Ye still comes to guide visitors once every week. The exhibition about his father is the key section for him to share.

“I think it is my duty to promote the spirits of the revolutionists and protect the history from being forgotten,” Ye said.

Apart from Ye, a group of flight attendants from China Eastern Airlines has become the most popular guides at the memorial.

Thirty-six attendants were selected from more than 5,000 air crew of the Shanghai-based carrier in August 2020 to become China’s first guide team made up of airline staff.

They include the crew members who served the medical teams in the fight against the coronavirus outbreak in Wuhan, then epicenter of the epidemic in central China’s Hubei Province, last year and outstanding youth from the Lingyan, China Eastern’s elite flight attendant team.

“We spend most our leisure time from tight flight schedules to prepare commentary and serve visitors,” said Li Yi, a chief flight attendant and leader of the airline’s volunteer team at the memorial.

It takes more than two hours to shuttle from the city’s Pudong or Hongqiao airports, where most of the flight attendants live nearby, to the memorial, but all the members are enthusiastic to participate, Li said.

Zhang Yutong, another volunteer from China Eastern, prepared a scene play with other flight attendants with acting experience.

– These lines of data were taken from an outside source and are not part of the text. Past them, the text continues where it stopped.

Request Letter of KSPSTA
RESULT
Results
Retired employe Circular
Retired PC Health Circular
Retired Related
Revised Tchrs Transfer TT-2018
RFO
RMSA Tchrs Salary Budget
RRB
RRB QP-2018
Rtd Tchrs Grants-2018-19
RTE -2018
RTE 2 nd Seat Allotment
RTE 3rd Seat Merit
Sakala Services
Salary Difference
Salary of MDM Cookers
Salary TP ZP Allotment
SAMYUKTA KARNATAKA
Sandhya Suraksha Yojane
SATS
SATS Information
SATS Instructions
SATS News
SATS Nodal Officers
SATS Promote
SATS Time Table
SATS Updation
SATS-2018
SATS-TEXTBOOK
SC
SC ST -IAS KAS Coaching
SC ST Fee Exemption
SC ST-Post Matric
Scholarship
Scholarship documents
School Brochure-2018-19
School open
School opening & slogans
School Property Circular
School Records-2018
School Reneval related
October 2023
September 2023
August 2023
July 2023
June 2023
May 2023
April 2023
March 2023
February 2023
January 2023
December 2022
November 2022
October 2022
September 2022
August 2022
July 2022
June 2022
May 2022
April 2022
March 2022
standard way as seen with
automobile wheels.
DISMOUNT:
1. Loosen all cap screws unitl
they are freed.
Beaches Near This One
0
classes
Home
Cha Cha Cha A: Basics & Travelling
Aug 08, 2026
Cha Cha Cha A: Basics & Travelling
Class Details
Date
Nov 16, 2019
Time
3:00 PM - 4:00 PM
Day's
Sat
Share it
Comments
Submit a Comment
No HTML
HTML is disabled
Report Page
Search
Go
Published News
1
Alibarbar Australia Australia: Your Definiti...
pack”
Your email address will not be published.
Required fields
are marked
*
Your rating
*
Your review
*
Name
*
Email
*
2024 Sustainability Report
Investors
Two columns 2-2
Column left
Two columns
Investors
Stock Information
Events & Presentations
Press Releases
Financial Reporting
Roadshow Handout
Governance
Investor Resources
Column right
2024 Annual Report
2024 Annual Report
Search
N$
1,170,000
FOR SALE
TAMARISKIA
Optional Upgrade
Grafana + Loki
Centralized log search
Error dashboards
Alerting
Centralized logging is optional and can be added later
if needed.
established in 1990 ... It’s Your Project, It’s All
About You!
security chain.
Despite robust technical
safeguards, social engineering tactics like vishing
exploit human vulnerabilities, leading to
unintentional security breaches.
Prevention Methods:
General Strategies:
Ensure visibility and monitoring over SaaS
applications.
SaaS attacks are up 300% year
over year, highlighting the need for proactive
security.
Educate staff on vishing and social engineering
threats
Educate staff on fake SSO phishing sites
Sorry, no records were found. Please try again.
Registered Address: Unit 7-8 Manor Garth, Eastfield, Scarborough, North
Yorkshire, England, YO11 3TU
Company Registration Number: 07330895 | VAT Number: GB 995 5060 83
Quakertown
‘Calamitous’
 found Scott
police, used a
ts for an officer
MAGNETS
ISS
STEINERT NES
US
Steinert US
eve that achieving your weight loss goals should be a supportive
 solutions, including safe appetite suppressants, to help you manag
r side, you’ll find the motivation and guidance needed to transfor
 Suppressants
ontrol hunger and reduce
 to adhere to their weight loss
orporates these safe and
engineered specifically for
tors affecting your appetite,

They stage the drama at the memorial during celebrations as well as to other young staff at the airline.

“We’d like to promote the history and spirit of the Party both in and outside the memorial,” Zhang said.

“The local flight attendants of the carrier are 27 years old on average, and the Party stories have become a major inspiration and guidance to them.”

Sometimes, the volunteer attendants share stories they learnt from the memorial to passengers in the air, especially on the flights to key historic bases of the Party, such as Yan’an in northwest Shaanxi Province and Jinggangshan in east Jiangxi Province, according to Li.

Guo Taizi, a junior middle school student, is among the youngest volunteers at the memorial. He is a member of the “Little Red Flower” volunteer team, composed of 33 elementary and middle school students selected from over 100 local applicants aged between 7 and 14 years old. After studying a text about the Long March of the Red Army in the fourth grade, Guo began applying to become a volunteer at various local Party memorials or former residences of Party members.

He has been serving at over a dozen memorial sites, such as the former residences of Chairman Mao Zedong, Premier Zhou Enlai, writer Lu Xun and revolutionist Liu Changsheng.

“The spirits of the Party members such as perseverance and utter devotion are inspiring me at school,” said Guo.

He played Chen Duxiu, one of the founders and early leaders of the CPC, during a stage drama for the reopening ceremony of the memorial.

“I have good memories, courage and speech experiences from the voluntary services,” said Guo.

He also encouraged classmates to apply to be volunteers at Party memorial sites. More than a dozen of his classmates have been serving as volunteers.

Firefighters from the Hongkou District Fire Station are among the first batch of volunteers recruited from the public. The fire station at 560 Wusong Road, known as China’s first modern fire station, was established in 1866.

More than a dozen firefighters have been serving as guides as well as flag-raisers since the memorial initially opened in 2012. The firefighters have served nearly 10,000 visitors and some 120 flag-raising ceremonies.

Yang Qi, a former squad leader at the fire station, not only served as a guide but also a trainer for other volunteers at the memorial.

“I always feel proud when visitors look enlightened after hearing my explanations,” said Yang. “I am also happy to share my experience with other volunteers.”

Though Yang retired from the station in 2016, he said the volunteer spirits he learnt at the memorial would benefit him for life.